Thursday, August 06, 2009
Saturday, August 01, 2009
RFID in Credit Cards
I believe that we are hearing and seeing enough about hacking and information theft from so many sources that I cannot succeed in conveying anything useful unless I limit my posts to small bits of the whole that are most likely to have an effect on the average person. Today that topic will be the addition of the "convenience" of having a RFID microchip embedded in their credit card.
When one of my credit card companies sent me a shiny new card out of sequence (that is, my old one was two years away from expiring) I did what I usually do in such situations.
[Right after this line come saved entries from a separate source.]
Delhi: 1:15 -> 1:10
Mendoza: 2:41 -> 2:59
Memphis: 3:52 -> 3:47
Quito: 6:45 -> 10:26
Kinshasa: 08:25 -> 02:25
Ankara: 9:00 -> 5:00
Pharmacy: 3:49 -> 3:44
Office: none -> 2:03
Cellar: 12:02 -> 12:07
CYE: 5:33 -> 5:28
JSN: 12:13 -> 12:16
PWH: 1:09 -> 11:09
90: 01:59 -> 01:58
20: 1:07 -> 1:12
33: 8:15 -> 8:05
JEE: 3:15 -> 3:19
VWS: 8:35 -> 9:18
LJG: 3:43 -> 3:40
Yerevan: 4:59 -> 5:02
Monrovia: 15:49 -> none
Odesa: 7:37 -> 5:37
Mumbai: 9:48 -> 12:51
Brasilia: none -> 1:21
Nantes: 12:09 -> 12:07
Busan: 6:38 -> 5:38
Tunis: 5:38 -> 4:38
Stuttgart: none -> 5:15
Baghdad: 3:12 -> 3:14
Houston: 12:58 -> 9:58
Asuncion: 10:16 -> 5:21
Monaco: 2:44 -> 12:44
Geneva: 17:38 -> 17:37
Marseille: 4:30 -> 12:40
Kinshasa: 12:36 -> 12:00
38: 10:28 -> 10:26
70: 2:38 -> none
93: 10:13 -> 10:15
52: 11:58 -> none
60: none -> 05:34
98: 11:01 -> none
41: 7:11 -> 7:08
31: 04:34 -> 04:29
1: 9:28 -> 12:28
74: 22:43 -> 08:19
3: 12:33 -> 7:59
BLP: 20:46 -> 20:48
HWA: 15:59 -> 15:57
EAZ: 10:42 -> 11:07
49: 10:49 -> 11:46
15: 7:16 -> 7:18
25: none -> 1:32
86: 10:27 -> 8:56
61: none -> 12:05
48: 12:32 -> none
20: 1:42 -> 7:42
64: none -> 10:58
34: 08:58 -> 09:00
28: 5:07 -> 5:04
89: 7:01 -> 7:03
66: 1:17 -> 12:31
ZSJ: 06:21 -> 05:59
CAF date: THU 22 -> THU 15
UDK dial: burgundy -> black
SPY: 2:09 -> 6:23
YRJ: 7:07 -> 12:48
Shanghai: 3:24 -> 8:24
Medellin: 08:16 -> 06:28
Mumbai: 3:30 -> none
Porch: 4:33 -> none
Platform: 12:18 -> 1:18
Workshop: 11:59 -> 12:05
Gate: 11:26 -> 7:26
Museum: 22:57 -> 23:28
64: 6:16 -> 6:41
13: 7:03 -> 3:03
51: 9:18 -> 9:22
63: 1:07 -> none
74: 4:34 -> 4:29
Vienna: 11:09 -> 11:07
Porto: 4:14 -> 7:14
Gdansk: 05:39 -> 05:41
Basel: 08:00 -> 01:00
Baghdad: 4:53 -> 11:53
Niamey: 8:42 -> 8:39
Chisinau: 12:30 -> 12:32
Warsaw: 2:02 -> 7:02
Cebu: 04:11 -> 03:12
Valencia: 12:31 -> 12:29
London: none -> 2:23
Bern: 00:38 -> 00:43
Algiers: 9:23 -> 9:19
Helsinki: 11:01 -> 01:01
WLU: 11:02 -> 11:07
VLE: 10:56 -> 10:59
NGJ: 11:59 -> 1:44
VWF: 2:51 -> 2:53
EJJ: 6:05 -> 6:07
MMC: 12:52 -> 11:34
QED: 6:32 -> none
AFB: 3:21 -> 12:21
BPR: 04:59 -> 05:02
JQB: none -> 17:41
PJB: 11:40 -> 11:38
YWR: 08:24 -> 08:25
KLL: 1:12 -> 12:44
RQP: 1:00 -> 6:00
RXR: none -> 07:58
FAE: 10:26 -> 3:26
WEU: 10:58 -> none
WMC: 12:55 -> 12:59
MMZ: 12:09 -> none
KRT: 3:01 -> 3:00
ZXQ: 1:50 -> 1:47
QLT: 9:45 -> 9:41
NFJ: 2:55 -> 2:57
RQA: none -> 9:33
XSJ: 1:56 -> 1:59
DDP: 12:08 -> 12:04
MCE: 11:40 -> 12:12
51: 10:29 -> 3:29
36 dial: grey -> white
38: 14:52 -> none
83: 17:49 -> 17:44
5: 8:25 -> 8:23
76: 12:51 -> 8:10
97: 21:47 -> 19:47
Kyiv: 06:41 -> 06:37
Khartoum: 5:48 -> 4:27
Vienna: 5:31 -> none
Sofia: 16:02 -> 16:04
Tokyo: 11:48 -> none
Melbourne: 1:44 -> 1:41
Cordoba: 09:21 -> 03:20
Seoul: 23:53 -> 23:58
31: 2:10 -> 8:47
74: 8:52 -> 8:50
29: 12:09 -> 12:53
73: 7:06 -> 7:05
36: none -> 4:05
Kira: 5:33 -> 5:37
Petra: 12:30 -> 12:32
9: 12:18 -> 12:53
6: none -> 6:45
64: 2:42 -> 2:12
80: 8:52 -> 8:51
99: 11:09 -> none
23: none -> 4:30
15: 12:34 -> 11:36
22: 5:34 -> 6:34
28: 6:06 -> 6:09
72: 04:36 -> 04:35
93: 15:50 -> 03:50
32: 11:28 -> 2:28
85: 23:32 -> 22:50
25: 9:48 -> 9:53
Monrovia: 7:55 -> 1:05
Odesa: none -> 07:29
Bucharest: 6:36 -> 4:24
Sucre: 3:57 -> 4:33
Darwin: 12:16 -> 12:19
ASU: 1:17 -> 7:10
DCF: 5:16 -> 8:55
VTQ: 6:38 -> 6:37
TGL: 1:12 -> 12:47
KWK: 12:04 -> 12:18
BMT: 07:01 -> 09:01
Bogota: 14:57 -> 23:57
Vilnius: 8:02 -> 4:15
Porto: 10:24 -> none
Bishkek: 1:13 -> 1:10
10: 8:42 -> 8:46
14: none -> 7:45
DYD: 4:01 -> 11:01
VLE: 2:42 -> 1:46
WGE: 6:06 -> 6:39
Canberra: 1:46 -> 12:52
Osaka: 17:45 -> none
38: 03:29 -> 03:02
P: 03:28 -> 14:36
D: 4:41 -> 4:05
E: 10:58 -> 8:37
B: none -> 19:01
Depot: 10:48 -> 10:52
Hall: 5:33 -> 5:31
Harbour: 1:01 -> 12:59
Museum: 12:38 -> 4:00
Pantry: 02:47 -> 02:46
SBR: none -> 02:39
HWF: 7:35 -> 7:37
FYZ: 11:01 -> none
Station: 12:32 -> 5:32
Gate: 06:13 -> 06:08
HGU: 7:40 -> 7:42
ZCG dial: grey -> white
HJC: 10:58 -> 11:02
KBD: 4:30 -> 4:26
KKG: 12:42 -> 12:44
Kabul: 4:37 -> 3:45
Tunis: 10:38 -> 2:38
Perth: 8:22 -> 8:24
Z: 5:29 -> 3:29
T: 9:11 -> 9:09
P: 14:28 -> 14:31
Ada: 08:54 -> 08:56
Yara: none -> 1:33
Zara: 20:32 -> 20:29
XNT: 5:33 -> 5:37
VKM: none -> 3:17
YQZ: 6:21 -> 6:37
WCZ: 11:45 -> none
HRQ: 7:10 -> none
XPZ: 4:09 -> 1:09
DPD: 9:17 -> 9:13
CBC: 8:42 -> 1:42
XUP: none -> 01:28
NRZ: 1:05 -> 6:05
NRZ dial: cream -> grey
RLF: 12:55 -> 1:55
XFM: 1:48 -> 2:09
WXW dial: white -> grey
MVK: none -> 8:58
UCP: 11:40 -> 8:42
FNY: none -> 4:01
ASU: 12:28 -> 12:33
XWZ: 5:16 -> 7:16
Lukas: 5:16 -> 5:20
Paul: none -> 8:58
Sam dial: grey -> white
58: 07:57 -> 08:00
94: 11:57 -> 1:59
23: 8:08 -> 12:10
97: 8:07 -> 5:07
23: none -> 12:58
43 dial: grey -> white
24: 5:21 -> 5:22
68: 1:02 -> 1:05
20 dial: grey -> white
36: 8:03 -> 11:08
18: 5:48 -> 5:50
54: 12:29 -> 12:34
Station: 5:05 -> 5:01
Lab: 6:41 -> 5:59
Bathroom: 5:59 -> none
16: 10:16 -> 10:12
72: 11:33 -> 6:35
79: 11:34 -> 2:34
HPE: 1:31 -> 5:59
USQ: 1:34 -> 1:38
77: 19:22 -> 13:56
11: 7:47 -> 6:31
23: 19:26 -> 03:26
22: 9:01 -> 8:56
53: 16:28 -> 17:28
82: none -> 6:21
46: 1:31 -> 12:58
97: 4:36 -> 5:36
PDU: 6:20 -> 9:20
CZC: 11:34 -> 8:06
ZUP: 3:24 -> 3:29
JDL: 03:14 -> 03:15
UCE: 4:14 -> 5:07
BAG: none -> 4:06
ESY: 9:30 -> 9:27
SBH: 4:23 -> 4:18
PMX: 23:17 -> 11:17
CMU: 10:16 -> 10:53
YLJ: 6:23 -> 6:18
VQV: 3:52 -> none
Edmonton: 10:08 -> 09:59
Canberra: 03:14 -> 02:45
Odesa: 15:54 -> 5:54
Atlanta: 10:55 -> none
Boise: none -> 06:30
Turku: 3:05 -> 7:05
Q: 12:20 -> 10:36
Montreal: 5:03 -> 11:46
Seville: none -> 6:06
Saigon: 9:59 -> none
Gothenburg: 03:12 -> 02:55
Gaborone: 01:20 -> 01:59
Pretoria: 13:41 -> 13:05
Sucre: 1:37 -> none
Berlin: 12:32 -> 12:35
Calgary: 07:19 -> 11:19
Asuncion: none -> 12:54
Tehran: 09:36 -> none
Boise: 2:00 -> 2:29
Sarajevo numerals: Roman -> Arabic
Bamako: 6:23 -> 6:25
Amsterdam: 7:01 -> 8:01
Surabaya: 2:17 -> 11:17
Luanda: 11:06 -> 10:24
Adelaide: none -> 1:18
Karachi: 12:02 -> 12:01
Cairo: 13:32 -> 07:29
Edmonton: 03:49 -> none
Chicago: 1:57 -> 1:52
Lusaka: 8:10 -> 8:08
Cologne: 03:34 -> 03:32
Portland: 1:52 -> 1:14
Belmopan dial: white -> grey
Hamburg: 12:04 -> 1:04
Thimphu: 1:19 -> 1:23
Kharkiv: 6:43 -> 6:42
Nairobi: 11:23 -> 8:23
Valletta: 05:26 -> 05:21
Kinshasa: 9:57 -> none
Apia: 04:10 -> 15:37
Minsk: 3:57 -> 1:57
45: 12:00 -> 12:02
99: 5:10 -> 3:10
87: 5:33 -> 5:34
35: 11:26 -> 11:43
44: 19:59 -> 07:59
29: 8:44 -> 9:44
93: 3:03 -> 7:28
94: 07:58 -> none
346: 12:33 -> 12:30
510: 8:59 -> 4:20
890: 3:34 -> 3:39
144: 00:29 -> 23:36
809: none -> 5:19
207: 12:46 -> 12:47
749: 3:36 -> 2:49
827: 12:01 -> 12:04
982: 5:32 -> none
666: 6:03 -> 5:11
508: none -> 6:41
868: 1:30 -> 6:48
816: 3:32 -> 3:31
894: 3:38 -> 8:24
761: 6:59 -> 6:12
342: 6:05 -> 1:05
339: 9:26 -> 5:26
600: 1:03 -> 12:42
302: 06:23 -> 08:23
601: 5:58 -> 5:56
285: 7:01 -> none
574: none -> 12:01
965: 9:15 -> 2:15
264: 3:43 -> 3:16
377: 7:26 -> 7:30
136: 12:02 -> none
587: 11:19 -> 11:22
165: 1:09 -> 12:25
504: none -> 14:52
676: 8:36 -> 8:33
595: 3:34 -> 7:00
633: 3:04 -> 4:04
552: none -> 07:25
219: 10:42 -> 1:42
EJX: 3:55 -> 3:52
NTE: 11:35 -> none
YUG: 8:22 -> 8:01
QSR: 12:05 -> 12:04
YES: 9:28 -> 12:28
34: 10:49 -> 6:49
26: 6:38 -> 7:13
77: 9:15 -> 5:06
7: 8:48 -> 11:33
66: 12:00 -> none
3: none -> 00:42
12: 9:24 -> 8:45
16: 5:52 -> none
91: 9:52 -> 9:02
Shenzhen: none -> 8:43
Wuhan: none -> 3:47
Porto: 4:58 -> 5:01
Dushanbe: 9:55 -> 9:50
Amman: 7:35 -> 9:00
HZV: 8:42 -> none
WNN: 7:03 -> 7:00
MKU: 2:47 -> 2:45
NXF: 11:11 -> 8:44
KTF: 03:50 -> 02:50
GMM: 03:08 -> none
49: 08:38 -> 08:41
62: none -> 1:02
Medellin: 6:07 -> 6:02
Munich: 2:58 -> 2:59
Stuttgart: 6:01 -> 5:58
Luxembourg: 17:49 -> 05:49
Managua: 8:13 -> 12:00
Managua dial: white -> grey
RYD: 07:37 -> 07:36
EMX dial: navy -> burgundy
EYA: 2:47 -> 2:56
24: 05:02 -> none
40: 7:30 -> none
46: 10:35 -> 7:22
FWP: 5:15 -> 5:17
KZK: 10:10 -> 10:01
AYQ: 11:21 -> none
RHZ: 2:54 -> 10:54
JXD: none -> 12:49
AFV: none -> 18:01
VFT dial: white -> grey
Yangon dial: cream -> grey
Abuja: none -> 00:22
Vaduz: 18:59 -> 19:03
I became suspicious. Why did they do this? I doubted that it was for my benefit or totally in my best interest. OK, what was different? There was a new word printed on the back and the note that I could now just wave my card near a store's card reader rather than sliding it through the reader itself. How does this help me, I asked myself? As far as I could tell, it didn't help at all. Who did it help, then? Must be "them". Credit card companies use many safeguards including predictive analytics, identity theft countermeasures, data mining, encryption, and others to protect themselves (as well as the consumer) from theft or loss of data. I looked at the card extremely closely and discovered a very slightly thicker square located above and between the word blink and the radio wave icon. The photo is of the upper right quadrant of the card, below the magnetic strip. If you can't see it in the picture below, try looking at your monitor screen at an angle so that the shadows make it clearer.
This is not a great macro photo of the chip, but if you see it, it serves its purpose.
So why is he at it again about this privacy craziness? Because the the magnetic strip on a presently "normal" credit card is coded and cannot be read at a distance. The information can be stolen in a number of other ways, but not read at a distance.
Now I want to scare you. RFID hacking is not new (See this 2003 article from Wired) and is rather simple as this procedure, the Mifare Hack, as demonstrated by Engadget, left many cities' public transportation systems and other RFID users in peril. Here is a Creative Commons interview via Boing Boing showing the basics of remote RFID hacking (be sure to read the comments.) An excellent but easily read article RFID Credit Cards and Theft: Tech Clinic was published in 2007 by Popular Mechanics. Presently, RFID experimentation kits are being sold as toys at Think Geek for just under $100 (USD) while companies such as DIFRwear offer radio shielded wallets and passport cases for sale. If you read only one of these links, I would suggest this one as being the most general and inclusive of the good and bad uses of RFID.
If you will excuse me now, I think I'm done for a while. I must go line my wallet with copper screening to function as a Faraday Cage and make little tinfoil hats for my credit cards.
Copyright © 2009, Thomas A. Blood, Ph.D.
"The world of RFID is like the Internet in its early stages. Nobody thought about building security features into the Internet in advance, and now we're paying for it in viruses and other attacks. We're likely to see the same thing with RFIDs." - Ari Juels, research manager at the high tech security firm RSA Labs.